(Page segmentation data)
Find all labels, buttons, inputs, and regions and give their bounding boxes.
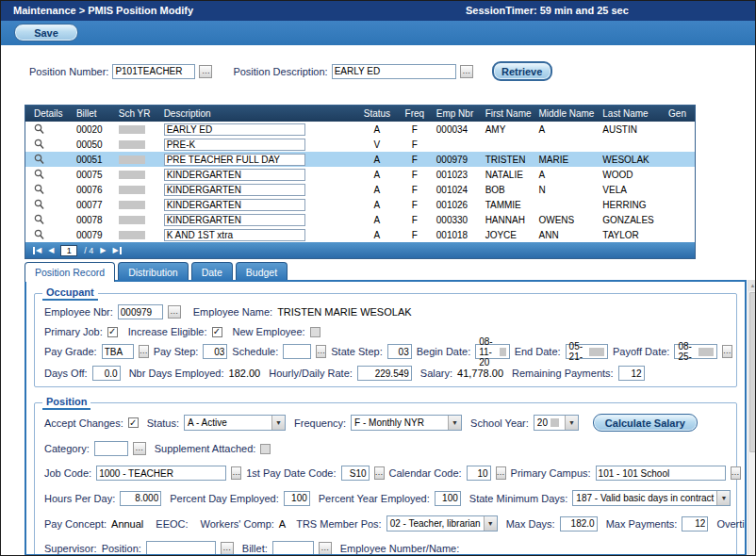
category-input[interactable] — [94, 441, 128, 456]
first-pay-date-code-input[interactable] — [341, 466, 370, 481]
employee-nbr-input[interactable] — [118, 304, 163, 319]
table-row[interactable]: 00077 KINDERGARTEN A F 001026 TAMMIE HER… — [25, 197, 695, 212]
pay-grade-lookup-button[interactable]: … — [139, 345, 149, 358]
table-row[interactable]: 00020 EARLY ED A F 000034 AMY A AUSTIN — [25, 122, 695, 137]
hourly-daily-rate-input[interactable] — [357, 366, 412, 381]
max-days-input[interactable] — [560, 516, 598, 531]
new-employee-checkbox[interactable] — [310, 327, 320, 337]
supervisor-billet-lookup-button[interactable]: … — [319, 542, 332, 555]
increase-eligible-checkbox[interactable]: ✓ — [212, 327, 222, 337]
table-row[interactable]: 00050 PRE-K V F — [25, 137, 695, 152]
percent-year-employed-input[interactable] — [435, 491, 461, 506]
school-year-label: School Year: — [470, 417, 529, 429]
status-select[interactable]: A - Active▼ — [184, 415, 286, 431]
hours-per-day-label: Hours Per Day: — [44, 493, 115, 504]
table-row[interactable]: 00075 KINDERGARTEN A F 001023 NATALIE A … — [25, 167, 695, 182]
payoff-date-input[interactable]: 08-25- — [674, 344, 716, 359]
primary-campus-lookup-button[interactable]: … — [731, 466, 741, 480]
hours-per-day-input[interactable] — [120, 491, 161, 506]
last-page-button[interactable]: ▶ — [112, 247, 121, 254]
supervisor-position-input[interactable] — [146, 541, 216, 556]
tab-position-record[interactable]: Position Record — [25, 262, 115, 282]
tab-distribution[interactable]: Distribution — [118, 262, 189, 281]
description-input[interactable]: K AND 1ST xtra — [164, 229, 305, 241]
school-year-select[interactable]: 20▼ — [534, 415, 579, 431]
description-input[interactable]: KINDERGARTEN — [164, 169, 305, 181]
begin-date-input[interactable]: 08-11-20 — [475, 344, 509, 359]
first-pay-date-code-label: 1st Pay Date Code: — [246, 467, 336, 479]
description-input[interactable]: KINDERGARTEN — [164, 214, 305, 226]
first-pay-date-code-lookup-button[interactable]: … — [374, 466, 385, 480]
supervisor-label: Supervisor: — [44, 543, 97, 554]
table-row-selected[interactable]: 00051 PRE TEACHER FULL DAY A F 000979 TR… — [25, 152, 695, 167]
percent-day-employed-input[interactable] — [284, 491, 310, 506]
description-input[interactable]: PRE-K — [164, 139, 305, 151]
table-row[interactable]: 00079 K AND 1ST xtra A F 001018 JOYCE AN… — [25, 227, 695, 242]
category-lookup-button[interactable]: … — [133, 442, 146, 455]
state-step-input[interactable] — [387, 344, 412, 359]
scrollbar-thumb[interactable] — [749, 292, 756, 452]
calendar-code-input[interactable] — [467, 466, 491, 481]
dropdown-arrow-icon: ▼ — [484, 516, 497, 531]
max-days-label: Max Days: — [506, 518, 555, 530]
details-magnifier-icon[interactable] — [34, 184, 44, 195]
employee-nbr-lookup-button[interactable]: … — [168, 305, 181, 319]
table-row[interactable]: 00078 KINDERGARTEN A F 000330 HANNAH OWE… — [25, 212, 695, 227]
position-number-input[interactable] — [112, 64, 195, 79]
retrieve-button[interactable]: Retrieve — [492, 61, 552, 81]
cell-last-name: GONZALES — [599, 212, 665, 227]
end-date-input[interactable]: 05-21- — [566, 344, 608, 359]
previous-page-button[interactable]: ◀ — [48, 247, 54, 254]
dept-label: Dept: — [746, 467, 747, 479]
position-description-input[interactable] — [332, 64, 456, 79]
frequency-select[interactable]: F - Monthly NYR▼ — [351, 415, 462, 431]
max-payments-label: Max Payments: — [606, 518, 678, 530]
tab-date[interactable]: Date — [191, 262, 233, 281]
cell-emp-nbr: 001023 — [433, 167, 482, 182]
description-input[interactable]: PRE TEACHER FULL DAY — [164, 154, 305, 166]
details-magnifier-icon[interactable] — [34, 214, 44, 225]
description-input[interactable]: KINDERGARTEN — [164, 184, 305, 196]
pay-grade-input[interactable] — [102, 344, 134, 359]
tab-budget[interactable]: Budget — [236, 262, 288, 281]
details-magnifier-icon[interactable] — [34, 169, 44, 180]
schedule-lookup-button[interactable]: … — [316, 345, 326, 358]
position-number-lookup-button[interactable]: … — [199, 65, 212, 78]
first-page-button[interactable]: ◀ — [33, 247, 41, 254]
details-magnifier-icon[interactable] — [34, 154, 44, 165]
max-payments-input[interactable] — [682, 516, 708, 531]
payoff-date-lookup-button[interactable]: … — [722, 345, 732, 358]
trs-member-pos-select[interactable]: 02 - Teacher, librarian▼ — [386, 515, 498, 531]
table-row[interactable]: 00076 KINDERGARTEN A F 001024 BOB N VELA — [25, 182, 695, 197]
days-off-input[interactable] — [92, 366, 121, 381]
cell-gen — [665, 212, 695, 227]
details-magnifier-icon[interactable] — [34, 229, 44, 240]
save-button[interactable]: Save — [14, 24, 78, 41]
schedule-input[interactable] — [283, 344, 311, 359]
cell-freq: F — [397, 152, 433, 167]
remaining-payments-input[interactable] — [618, 366, 645, 381]
end-date-redaction — [589, 348, 604, 356]
details-magnifier-icon[interactable] — [34, 139, 44, 150]
state-minimum-days-select[interactable]: 187 - Valid basic days in contract▼ — [572, 490, 731, 506]
pay-step-input[interactable] — [203, 344, 227, 359]
supervisor-position-lookup-button[interactable]: … — [221, 542, 234, 555]
job-code-input[interactable] — [96, 466, 226, 481]
next-page-button[interactable]: ▶ — [100, 247, 106, 254]
primary-campus-input[interactable] — [596, 466, 726, 481]
scroll-up-button[interactable]: ▲ — [748, 280, 756, 291]
calendar-code-lookup-button[interactable]: … — [496, 466, 506, 480]
vertical-scrollbar[interactable]: ▲ — [748, 280, 756, 556]
page-number-input[interactable]: 1 — [60, 245, 77, 256]
supervisor-billet-input[interactable] — [272, 541, 314, 556]
description-input[interactable]: KINDERGARTEN — [164, 199, 305, 211]
accept-changes-checkbox[interactable]: ✓ — [128, 417, 139, 428]
description-input[interactable]: EARLY ED — [164, 123, 305, 136]
details-magnifier-icon[interactable] — [34, 123, 44, 135]
calculate-salary-button[interactable]: Calculate Salary — [593, 414, 698, 432]
supplement-attached-checkbox[interactable] — [260, 444, 271, 454]
details-magnifier-icon[interactable] — [34, 199, 44, 210]
primary-job-checkbox[interactable]: ✓ — [107, 327, 118, 337]
position-description-lookup-button[interactable]: … — [460, 65, 473, 78]
job-code-lookup-button[interactable]: … — [231, 466, 241, 480]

• **Exercise aim**
Every line above goes into your copy exactly; no images go in.

• **Result**
Find all labels, buttons, inputs, and regions and give their bounding boxes.
category-input[interactable] — [94, 441, 128, 456]
first-pay-date-code-input[interactable] — [341, 466, 370, 481]
employee-nbr-input[interactable] — [118, 304, 163, 319]
table-row[interactable]: 00077 KINDERGARTEN A F 001026 TAMMIE HER… — [25, 197, 695, 212]
pay-grade-lookup-button[interactable]: … — [139, 345, 149, 358]
table-row[interactable]: 00020 EARLY ED A F 000034 AMY A AUSTIN — [25, 122, 695, 137]
hourly-daily-rate-input[interactable] — [357, 366, 412, 381]
max-days-input[interactable] — [560, 516, 598, 531]
new-employee-checkbox[interactable] — [310, 327, 320, 337]
supervisor-billet-lookup-button[interactable]: … — [319, 542, 332, 555]
increase-eligible-checkbox[interactable]: ✓ — [212, 327, 222, 337]
table-row[interactable]: 00050 PRE-K V F — [25, 137, 695, 152]
percent-year-employed-input[interactable] — [435, 491, 461, 506]
school-year-label: School Year: — [470, 417, 529, 429]
status-select[interactable]: A - Active▼ — [184, 415, 286, 431]
hours-per-day-label: Hours Per Day: — [44, 493, 115, 504]
table-row[interactable]: 00075 KINDERGARTEN A F 001023 NATALIE A … — [25, 167, 695, 182]
payoff-date-input[interactable]: 08-25- — [674, 344, 716, 359]
primary-campus-lookup-button[interactable]: … — [731, 466, 741, 480]
hours-per-day-input[interactable] — [120, 491, 161, 506]
last-page-button[interactable]: ▶ — [112, 247, 121, 254]
supervisor-position-input[interactable] — [146, 541, 216, 556]
tab-position-record[interactable]: Position Record — [25, 262, 115, 282]
tab-distribution[interactable]: Distribution — [118, 262, 189, 281]
description-input[interactable]: K AND 1ST xtra — [164, 229, 305, 241]
school-year-select[interactable]: 20▼ — [534, 415, 579, 431]
description-input[interactable]: KINDERGARTEN — [164, 169, 305, 181]
begin-date-input[interactable]: 08-11-20 — [475, 344, 509, 359]
first-pay-date-code-label: 1st Pay Date Code: — [246, 467, 336, 479]
description-input[interactable]: KINDERGARTEN — [164, 214, 305, 226]
first-pay-date-code-lookup-button[interactable]: … — [374, 466, 385, 480]
supervisor-label: Supervisor: — [44, 543, 97, 554]
table-row-selected[interactable]: 00051 PRE TEACHER FULL DAY A F 000979 TR… — [25, 152, 695, 167]
percent-day-employed-input[interactable] — [284, 491, 310, 506]
description-input[interactable]: PRE-K — [164, 139, 305, 151]
table-row[interactable]: 00079 K AND 1ST xtra A F 001018 JOYCE AN… — [25, 227, 695, 242]
category-lookup-button[interactable]: … — [133, 442, 146, 455]
state-step-input[interactable] — [387, 344, 412, 359]
scrollbar-thumb[interactable] — [749, 292, 756, 452]
calendar-code-input[interactable] — [467, 466, 491, 481]
dropdown-arrow-icon: ▼ — [484, 516, 497, 531]
max-days-label: Max Days: — [506, 518, 555, 530]
details-magnifier-icon[interactable] — [34, 184, 44, 195]
employee-nbr-lookup-button[interactable]: … — [168, 305, 181, 319]
table-row[interactable]: 00078 KINDERGARTEN A F 000330 HANNAH OWE… — [25, 212, 695, 227]
position-number-input[interactable] — [112, 64, 195, 79]
retrieve-button[interactable]: Retrieve — [492, 61, 552, 81]
cell-last-name: GONZALES — [599, 212, 665, 227]
end-date-input[interactable]: 05-21- — [566, 344, 608, 359]
previous-page-button[interactable]: ◀ — [48, 247, 54, 254]
dept-label: Dept: — [746, 467, 747, 479]
position-description-input[interactable] — [332, 64, 456, 79]
frequency-select[interactable]: F - Monthly NYR▼ — [351, 415, 462, 431]
max-payments-label: Max Payments: — [606, 518, 678, 530]
tab-date[interactable]: Date — [191, 262, 233, 281]
cell-emp-nbr: 001023 — [433, 167, 482, 182]
description-input[interactable]: PRE TEACHER FULL DAY — [164, 154, 305, 166]
details-magnifier-icon[interactable] — [34, 214, 44, 225]
description-input[interactable]: KINDERGARTEN — [164, 184, 305, 196]
pay-grade-input[interactable] — [102, 344, 134, 359]
tab-budget[interactable]: Budget — [236, 262, 288, 281]
details-magnifier-icon[interactable] — [34, 169, 44, 180]
schedule-lookup-button[interactable]: … — [316, 345, 326, 358]
position-number-lookup-button[interactable]: … — [199, 65, 212, 78]
first-page-button[interactable]: ◀ — [33, 247, 41, 254]
details-magnifier-icon[interactable] — [34, 154, 44, 165]
max-payments-input[interactable] — [682, 516, 708, 531]
payoff-date-lookup-button[interactable]: … — [722, 345, 732, 358]
trs-member-pos-select[interactable]: 02 - Teacher, librarian▼ — [386, 515, 498, 531]
table-row[interactable]: 00076 KINDERGARTEN A F 001024 BOB N VELA — [25, 182, 695, 197]
days-off-input[interactable] — [92, 366, 121, 381]
cell-gen — [665, 212, 695, 227]
details-magnifier-icon[interactable] — [34, 229, 44, 240]
save-button[interactable]: Save — [14, 24, 78, 41]
schedule-input[interactable] — [283, 344, 311, 359]
cell-freq: F — [397, 152, 433, 167]
remaining-payments-input[interactable] — [618, 366, 645, 381]
end-date-redaction — [589, 348, 604, 356]
details-magnifier-icon[interactable] — [34, 139, 44, 150]
state-minimum-days-select[interactable]: 187 - Valid basic days in contract▼ — [572, 490, 731, 506]
pay-step-input[interactable] — [203, 344, 227, 359]
supervisor-position-lookup-button[interactable]: … — [221, 542, 234, 555]
job-code-input[interactable] — [96, 466, 226, 481]
next-page-button[interactable]: ▶ — [100, 247, 106, 254]
primary-campus-input[interactable] — [596, 466, 726, 481]
scroll-up-button[interactable]: ▲ — [748, 280, 756, 291]
calendar-code-lookup-button[interactable]: … — [496, 466, 506, 480]
vertical-scrollbar[interactable]: ▲ — [748, 280, 756, 556]
page-number-input[interactable]: 1 — [60, 245, 77, 256]
supervisor-billet-input[interactable] — [272, 541, 314, 556]
description-input[interactable]: KINDERGARTEN — [164, 199, 305, 211]
accept-changes-checkbox[interactable]: ✓ — [128, 417, 139, 428]
description-input[interactable]: EARLY ED — [164, 123, 305, 136]
details-magnifier-icon[interactable] — [34, 123, 44, 135]
calculate-salary-button[interactable]: Calculate Salary — [593, 414, 698, 432]
supplement-attached-checkbox[interactable] — [260, 444, 271, 454]
details-magnifier-icon[interactable] — [34, 199, 44, 210]
primary-job-checkbox[interactable]: ✓ — [107, 327, 118, 337]
position-description-lookup-button[interactable]: … — [460, 65, 473, 78]
job-code-lookup-button[interactable]: … — [231, 466, 241, 480]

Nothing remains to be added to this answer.